The example above, while simple, is not the best usage of variants. Variants are best at handling tree-like data structures. A common example of tree data structures are XML documents. However, we will deal with plain binary trees first.

The following example defines the type of trees of integers (representing sets).

variant Tree {
  | Node {
      left  : Tree;
      elem  : int;
      right : Tree;
    }
  | Null

  public override ToString () : string
  {
    match (this) {
      | Tree.Node (l, e, r) => $ "($l $e $r)"
      | Tree.Null => "."
    }
  }
}

So a tree node is either an inside node with an element and two subtrees or a null tree without any elements inside. We have also overridden the ToString method, so the $ macro and WriteLine work properly on trees (the default implementation would yield "Tree.Node" or "Tree.Null" only).

We can now define a method for inserting elements to the tree. It should be defined inside the Tree variant:

public Insert (e : int) : Tree
{
  match (this) {
    | Tree.Node (l, cur, r) =>
      if (e < cur)
        Tree.Node (l.Insert (e), cur, r)
      else if (e > cur)
        Tree.Node (l, cur, r.Insert (e))
      else
        this
    | Tree.Null =>
      Tree.Node (Tree.Null (), e, Tree.Null ())
  }
}

The function checks if the element to insert is smaller than the element in the current node, and if so, inserts it in the left subtree. If it's bigger, it inserts the element in the right subtree.

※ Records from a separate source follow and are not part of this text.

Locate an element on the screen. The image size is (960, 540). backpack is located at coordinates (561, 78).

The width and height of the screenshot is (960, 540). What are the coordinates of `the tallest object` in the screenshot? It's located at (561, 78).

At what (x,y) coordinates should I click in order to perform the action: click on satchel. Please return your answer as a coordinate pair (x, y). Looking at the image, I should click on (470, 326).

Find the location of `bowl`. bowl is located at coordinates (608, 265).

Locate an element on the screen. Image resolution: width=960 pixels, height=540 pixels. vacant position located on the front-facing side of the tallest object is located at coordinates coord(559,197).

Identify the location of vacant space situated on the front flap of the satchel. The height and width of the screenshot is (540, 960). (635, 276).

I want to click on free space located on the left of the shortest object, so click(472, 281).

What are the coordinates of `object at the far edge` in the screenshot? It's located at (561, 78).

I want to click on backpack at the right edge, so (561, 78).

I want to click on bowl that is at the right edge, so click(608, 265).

Otherwise, it has to be equal, so it doesn't insert it again: it just returns the unchanged tree.

If the function hits an empty subtree, it creates a new leaf in that place.

Having a Contains check wouldn't be a bad idea, either:

public Contains (e : int) : bool
{
  match (this) {
    | Tree.Node (l, cur, _) when e < cur => 
      l.Contains (e)

    | Tree.Node (_, cur, r) when e > cur => 
      r.Contains (e)

    | Tree.Node => true
    | Tree.Null => false
  }
}

This function works much like insert -- it checks if the element could be found in the left or in the right subtree, and looks for it there. If not, either it has found the matching node, or null, and returns the appropriate result.

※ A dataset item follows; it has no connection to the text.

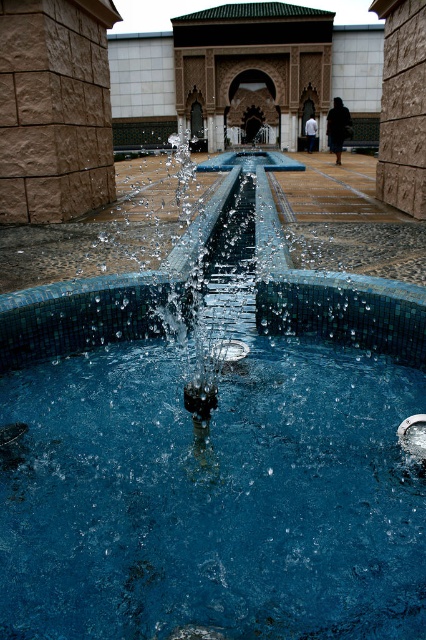 You are standing in front of the fountain and want to locate two specific points marked in the image. The first point is at coordinates point (26,458) and the second is at point (302,68). Which of these points is nearer to your current position?

Point (26,458) is closer to the viewer than point (302,68), so the first point is nearer to your current position.

You are designing a garden layout and need to ensure proper spacing between the blue glossy water at center and the blue mosaic fountain at center. Based on the scene, which object occupies more space in the central area?

The blue mosaic fountain at center occupies more space in the central area than the blue glossy water at center, as the blue glossy water at center is smaller than the blue mosaic fountain at center according to the description.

There is however one new feature used here -- when guards in matching. Any matching clause can have an additional condition attached. The function first checks if the pattern matches the value, and if so, the condition is evaluated. If that yields true, the given branch is taken, otherwise it proceeds with further match clauses.

This example could also be written with regular ifs:

public Contains (e : int) : bool
{
  match (this) {
    | Tree.Node (l, cur, r) =>
      if (e < cur)
        l.Contains (e)
else if (e > cur)
        r.Contains (e)
else
  true

    | Tree.Null => false
  }
}

Finally we can test our example:

// we start with an empty tree
def t = Tree.Null ();
// add a few elements
def t = t.Insert (13).Insert (34).Insert (23);
// and display it
System.Console.WriteLine (t); 
System.Console.WriteLine (t.Contains (13)); 
System.Console.WriteLine (t.Contains (42)); 

/* Output:
(. 13 ((. 23 .) 34 .))
True
False
*/

XML trees

As you can see binary trees are not very interesting, so we will go on to XML. Whether XML is interesting remains a doubtful question, but at least it is somewhat more practical.

variant Node {
  | Text { 
      value : string; 
    }
  | Element {
      name : string; 
      children : list [Node];
    }
}

This variant defines a simplistic data structure to hold XML trees. An XML node is either a text node with some specified text inside, or an element node with a name and zero or more children. A sequence of children is represented as a Nemerle list.

For example the following tree:

<xml><tree>
  <branch>
    <leaf/>
  </branch>
  <branch>
    Foo
  </branch>
</tree>
</xml>

would be represented by:

Node.Element ("tree", 
  [Node.Element ("branch", [Node.Element ("leaf", [])]),
   Node.Element ("branch", [Node.Text ("Foo")])])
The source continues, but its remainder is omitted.